The $4.59 has been removed," he continued. "That's IT??" I said. He told me he could see how frustrating it must have been and assured me they were working on the problem. "That does nothing for me," I said nicely, but dryly. I told him that taking up hours of my time, leaving me at the mercy of CSR hell, and then brushing me off with a "sorry" was not only unjust, it was just plain bad business. I told him they should compensate me somehow.

He said, "I don't know how to quantify your time and frustration."

I said, "Steven, how much do you make an hour? I have spent at least FIVE HOURS trying to get someone to listen to me over $4.59. The least you can do is give me a month or two of free service."

And just like that, he took off all of my charges for this month. I should've said two or three months.

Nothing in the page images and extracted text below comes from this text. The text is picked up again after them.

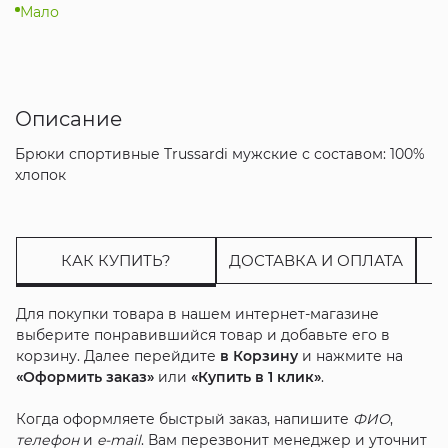
Мало
Описание
Брюки спортивные Trussardi мужские с составом: 100%
хлопок
КАК КУПИТЬ?
ДОСТАВКА И ОПЛАТА
Для покупки товара в нашем интернет-магазине
выберите понравившийся товар и добавьте его в
корзину. Далее перейдите
в Корзину
и нажмите на
«Оформить заказ»
или
«Купить в 1 клик»
.
Когда оформляете быстрый заказ, напишите
ФИО
,
телефон
и
e-mail
. Вам перезвонит менеджер и уточнит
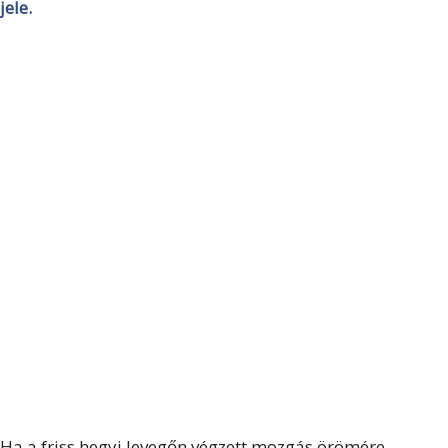
jele.
Ha a friss hegyi levegőn végzett mozgás örömére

And then he gave me his direct line and said that if I ever have any other problems like this I can call him and he will personally take care of things for me.


So, there you have it. That is ONE of my customer service nightmares from yesterday. I'll spare you the details of my Bank of America and Quicken sagas (which were also snarly.)

So will I stay with Sprint when my contract expires in October of this year? I'm not making any decisions today. Even though I'd love to stick it to "the man" (remember that commercial?) by giving my money to one of their competitors, somewhere deep down I know that Cingular, Verizon, AT&T and T-Mobile are no different. The term "Customer Service Representative" will, on some level, always be a triple oxymoron no matter who my cell carrier is.

Besides, now I have Steven's phone number.